Movimento. Um dos elementos mais inerentes ao
cinema, desde sua criação, era também um dos paradigmas em torno do qual as
cenas concebidas pelo mestre Akira Kurosawa trabalhavam.
É natural que seja, portanto, o movimento um
dos aspectos manipulados por Martin Scorsese nesta espécie de homenagem que ele
faz ao mestre e ao seu estilo com esta obra onde ele leva seus protagonistas ao
Japão.
Mas, “Silêncio” é, também ele, um filme de
Scorsese: Em seu cerne estão as mesmas dúvidas de ordem prática e existencial
acerca do quê o catolicismo é, e qual a real aplicação de seus valores em nosso
mundo que ele levou à condição do Messias em “A Última Tentação de Cristo”,
assim como também vemos a própria concepção de fé sob o prisma de uma
gigantesca distinção cultural, como ele havia feito antes em “Kundun”.
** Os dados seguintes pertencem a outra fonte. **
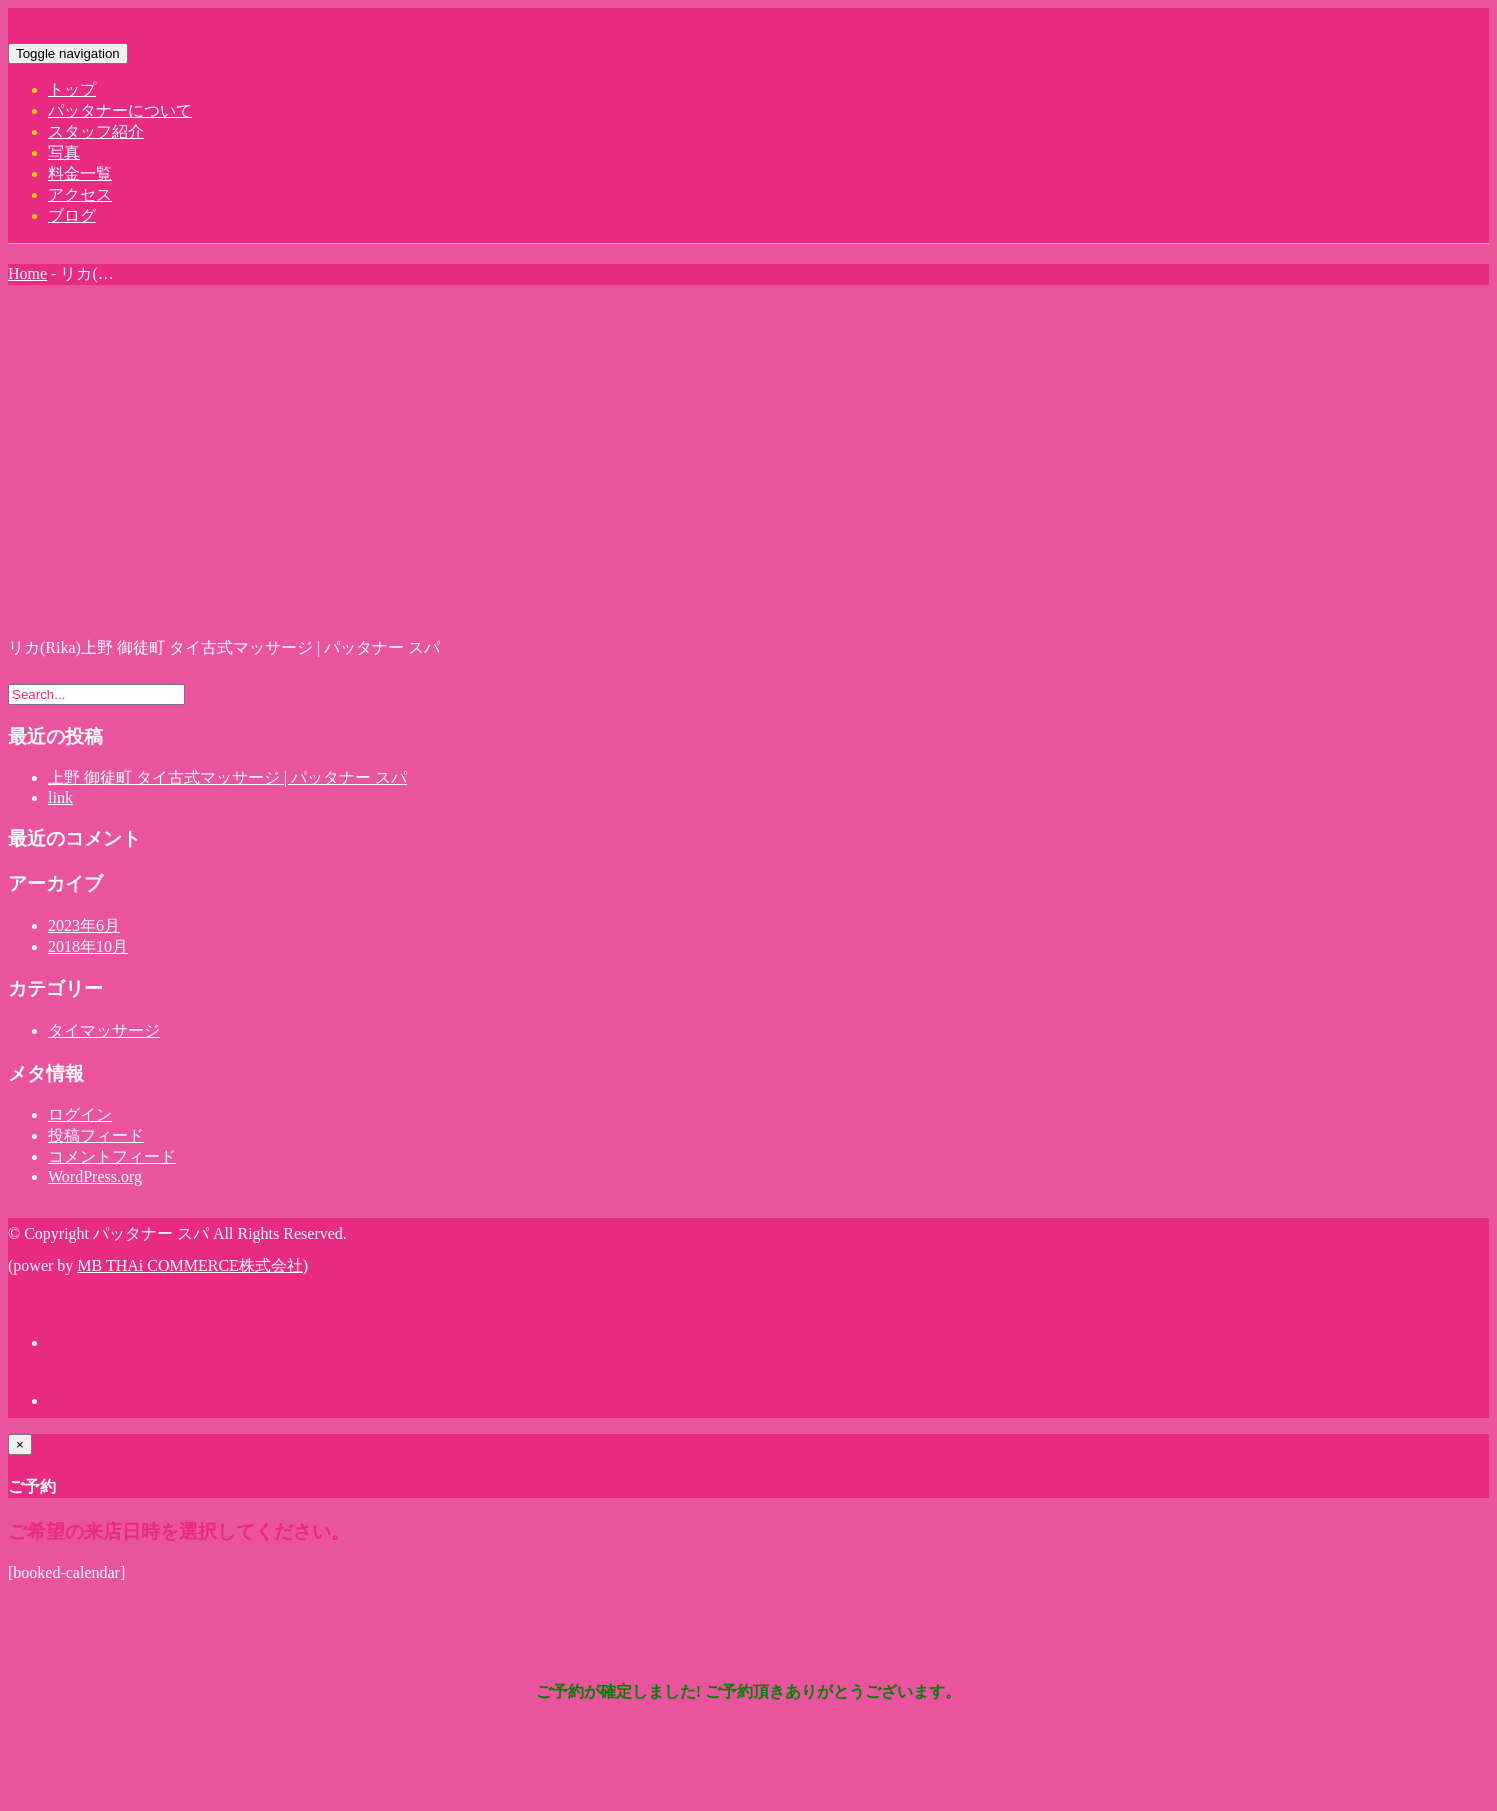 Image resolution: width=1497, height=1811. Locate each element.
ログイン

Em meados do Século 17, na vã tentativa de
levar o catolicismo ao Japão, o padre jesuíta português Ferreira (Liam Neeson,
que Scorsese gosta de empregar em papéis breves, mas emblemáticos para a
narrativa, como o pai do personagem de Leonardo Dicaprio em “Gangs de Nova York”)
é dado como desaparecido. Os rumores que chegam até a Europa dão conta de que,
por alguma razão, ele renunciou à Igreja Católica.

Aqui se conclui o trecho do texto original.